WHAT YOU HAVE TO DO
Please reproduce every record, keeping each one exactly as written.

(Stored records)
□ □ □ □

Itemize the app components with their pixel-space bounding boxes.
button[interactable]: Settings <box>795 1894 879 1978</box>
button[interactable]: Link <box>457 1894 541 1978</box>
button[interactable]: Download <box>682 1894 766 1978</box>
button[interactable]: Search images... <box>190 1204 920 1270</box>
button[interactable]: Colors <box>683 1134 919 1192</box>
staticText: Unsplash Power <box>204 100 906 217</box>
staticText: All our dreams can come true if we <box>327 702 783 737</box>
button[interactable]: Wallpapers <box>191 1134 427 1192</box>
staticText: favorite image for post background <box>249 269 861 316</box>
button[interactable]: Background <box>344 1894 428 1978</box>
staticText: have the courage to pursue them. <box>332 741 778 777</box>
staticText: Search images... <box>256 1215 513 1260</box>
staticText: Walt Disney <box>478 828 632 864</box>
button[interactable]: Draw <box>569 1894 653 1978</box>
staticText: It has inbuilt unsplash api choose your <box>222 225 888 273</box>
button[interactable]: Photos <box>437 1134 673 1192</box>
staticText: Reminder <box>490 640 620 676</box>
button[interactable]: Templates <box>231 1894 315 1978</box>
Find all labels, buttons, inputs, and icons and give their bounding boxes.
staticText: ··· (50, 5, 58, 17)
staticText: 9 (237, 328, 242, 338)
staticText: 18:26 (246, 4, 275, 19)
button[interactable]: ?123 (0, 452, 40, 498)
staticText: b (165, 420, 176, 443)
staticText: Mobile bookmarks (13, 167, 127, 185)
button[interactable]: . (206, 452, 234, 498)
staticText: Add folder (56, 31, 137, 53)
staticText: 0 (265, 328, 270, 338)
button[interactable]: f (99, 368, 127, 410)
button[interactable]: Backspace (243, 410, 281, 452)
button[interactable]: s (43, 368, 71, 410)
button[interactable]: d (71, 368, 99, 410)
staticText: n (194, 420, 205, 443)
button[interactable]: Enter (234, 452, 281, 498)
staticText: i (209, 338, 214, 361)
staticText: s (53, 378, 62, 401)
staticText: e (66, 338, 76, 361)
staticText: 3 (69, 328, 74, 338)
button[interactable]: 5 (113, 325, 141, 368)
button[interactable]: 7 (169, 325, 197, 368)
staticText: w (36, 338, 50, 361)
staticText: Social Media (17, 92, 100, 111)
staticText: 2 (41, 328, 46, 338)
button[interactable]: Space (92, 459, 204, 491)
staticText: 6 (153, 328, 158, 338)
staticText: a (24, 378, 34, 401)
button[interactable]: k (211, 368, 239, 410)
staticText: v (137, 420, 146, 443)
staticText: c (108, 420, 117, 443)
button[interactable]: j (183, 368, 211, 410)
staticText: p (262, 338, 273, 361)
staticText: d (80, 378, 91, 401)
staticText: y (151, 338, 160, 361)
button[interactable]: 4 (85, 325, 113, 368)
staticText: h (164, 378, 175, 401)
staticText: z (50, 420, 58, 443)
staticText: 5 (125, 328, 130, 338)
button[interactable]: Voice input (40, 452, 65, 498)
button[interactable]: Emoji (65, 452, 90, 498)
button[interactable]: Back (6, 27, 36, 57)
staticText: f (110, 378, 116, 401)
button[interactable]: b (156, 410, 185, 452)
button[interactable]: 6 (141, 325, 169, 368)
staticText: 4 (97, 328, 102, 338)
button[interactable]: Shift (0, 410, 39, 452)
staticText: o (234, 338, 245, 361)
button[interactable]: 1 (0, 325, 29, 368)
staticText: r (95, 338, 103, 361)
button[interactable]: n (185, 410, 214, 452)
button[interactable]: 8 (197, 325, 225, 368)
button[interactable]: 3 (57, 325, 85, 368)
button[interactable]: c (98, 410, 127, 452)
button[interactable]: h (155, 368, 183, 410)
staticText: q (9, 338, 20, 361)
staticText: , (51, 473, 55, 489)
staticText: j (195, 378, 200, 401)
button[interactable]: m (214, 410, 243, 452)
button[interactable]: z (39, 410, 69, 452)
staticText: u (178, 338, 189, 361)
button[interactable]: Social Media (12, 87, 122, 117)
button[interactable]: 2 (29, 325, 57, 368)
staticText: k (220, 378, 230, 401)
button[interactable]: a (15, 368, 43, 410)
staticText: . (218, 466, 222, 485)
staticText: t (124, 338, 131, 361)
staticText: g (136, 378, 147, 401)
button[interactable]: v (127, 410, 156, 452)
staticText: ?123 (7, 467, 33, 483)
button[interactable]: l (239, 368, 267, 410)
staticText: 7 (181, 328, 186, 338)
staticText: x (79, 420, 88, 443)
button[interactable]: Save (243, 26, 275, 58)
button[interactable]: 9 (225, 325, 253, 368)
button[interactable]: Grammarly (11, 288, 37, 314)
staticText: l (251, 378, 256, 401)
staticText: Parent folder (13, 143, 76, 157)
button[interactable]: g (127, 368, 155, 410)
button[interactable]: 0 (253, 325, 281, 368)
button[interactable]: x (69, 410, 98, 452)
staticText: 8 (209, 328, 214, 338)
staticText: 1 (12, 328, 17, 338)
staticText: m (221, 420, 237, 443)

□ □ □ □

ANSWER TO THIS EXERCISE
Itemize the app components with their pixel-space bounding boxes.
button[interactable]: Settings <box>795 1894 879 1978</box>
button[interactable]: Link <box>457 1894 541 1978</box>
button[interactable]: Download <box>682 1894 766 1978</box>
button[interactable]: Search images... <box>190 1204 920 1270</box>
button[interactable]: Colors <box>683 1134 919 1192</box>
staticText: Unsplash Power <box>204 100 906 217</box>
staticText: All our dreams can come true if we <box>327 702 783 737</box>
button[interactable]: Wallpapers <box>191 1134 427 1192</box>
staticText: favorite image for post background <box>249 269 861 316</box>
button[interactable]: Background <box>344 1894 428 1978</box>
staticText: have the courage to pursue them. <box>332 741 778 777</box>
staticText: Search images... <box>256 1215 513 1260</box>
staticText: Walt Disney <box>478 828 632 864</box>
button[interactable]: Draw <box>569 1894 653 1978</box>
staticText: It has inbuilt unsplash api choose your <box>222 225 888 273</box>
button[interactable]: Photos <box>437 1134 673 1192</box>
staticText: Reminder <box>490 640 620 676</box>
button[interactable]: Templates <box>231 1894 315 1978</box>
Find all labels, buttons, inputs, and icons and give their bounding boxes.
staticText: ··· (50, 5, 58, 17)
staticText: 9 (237, 328, 242, 338)
staticText: 18:26 (246, 4, 275, 19)
button[interactable]: ?123 (0, 452, 40, 498)
staticText: b (165, 420, 176, 443)
staticText: Mobile bookmarks (13, 167, 127, 185)
button[interactable]: . (206, 452, 234, 498)
staticText: Add folder (56, 31, 137, 53)
staticText: 0 (265, 328, 270, 338)
button[interactable]: f (99, 368, 127, 410)
button[interactable]: Backspace (243, 410, 281, 452)
button[interactable]: s (43, 368, 71, 410)
button[interactable]: d (71, 368, 99, 410)
staticText: n (194, 420, 205, 443)
button[interactable]: Enter (234, 452, 281, 498)
staticText: i (209, 338, 214, 361)
staticText: s (53, 378, 62, 401)
staticText: e (66, 338, 76, 361)
staticText: 3 (69, 328, 74, 338)
button[interactable]: 5 (113, 325, 141, 368)
button[interactable]: 7 (169, 325, 197, 368)
staticText: w (36, 338, 50, 361)
staticText: Social Media (17, 92, 100, 111)
staticText: 2 (41, 328, 46, 338)
button[interactable]: Space (92, 459, 204, 491)
staticText: 6 (153, 328, 158, 338)
staticText: a (24, 378, 34, 401)
button[interactable]: k (211, 368, 239, 410)
staticText: v (137, 420, 146, 443)
staticText: c (108, 420, 117, 443)
button[interactable]: j (183, 368, 211, 410)
staticText: p (262, 338, 273, 361)
staticText: d (80, 378, 91, 401)
staticText: y (151, 338, 160, 361)
button[interactable]: 4 (85, 325, 113, 368)
staticText: h (164, 378, 175, 401)
staticText: z (50, 420, 58, 443)
staticText: 5 (125, 328, 130, 338)
button[interactable]: Voice input (40, 452, 65, 498)
button[interactable]: Emoji (65, 452, 90, 498)
button[interactable]: Back (6, 27, 36, 57)
staticText: f (110, 378, 116, 401)
button[interactable]: b (156, 410, 185, 452)
button[interactable]: 6 (141, 325, 169, 368)
staticText: 4 (97, 328, 102, 338)
button[interactable]: Shift (0, 410, 39, 452)
staticText: o (234, 338, 245, 361)
button[interactable]: 1 (0, 325, 29, 368)
staticText: r (95, 338, 103, 361)
button[interactable]: n (185, 410, 214, 452)
button[interactable]: 8 (197, 325, 225, 368)
button[interactable]: 3 (57, 325, 85, 368)
button[interactable]: c (98, 410, 127, 452)
button[interactable]: h (155, 368, 183, 410)
staticText: q (9, 338, 20, 361)
staticText: , (51, 473, 55, 489)
staticText: j (195, 378, 200, 401)
button[interactable]: m (214, 410, 243, 452)
button[interactable]: z (39, 410, 69, 452)
staticText: u (178, 338, 189, 361)
button[interactable]: Social Media (12, 87, 122, 117)
button[interactable]: 2 (29, 325, 57, 368)
staticText: k (220, 378, 230, 401)
button[interactable]: a (15, 368, 43, 410)
staticText: . (218, 466, 222, 485)
staticText: t (124, 338, 131, 361)
staticText: g (136, 378, 147, 401)
button[interactable]: v (127, 410, 156, 452)
staticText: ?123 (7, 467, 33, 483)
button[interactable]: l (239, 368, 267, 410)
staticText: 7 (181, 328, 186, 338)
staticText: x (79, 420, 88, 443)
button[interactable]: Save (243, 26, 275, 58)
button[interactable]: 9 (225, 325, 253, 368)
button[interactable]: Grammarly (11, 288, 37, 314)
staticText: l (251, 378, 256, 401)
staticText: Parent folder (13, 143, 76, 157)
button[interactable]: g (127, 368, 155, 410)
button[interactable]: 0 (253, 325, 281, 368)
button[interactable]: x (69, 410, 98, 452)
staticText: 8 (209, 328, 214, 338)
staticText: 1 (12, 328, 17, 338)
staticText: m (221, 420, 237, 443)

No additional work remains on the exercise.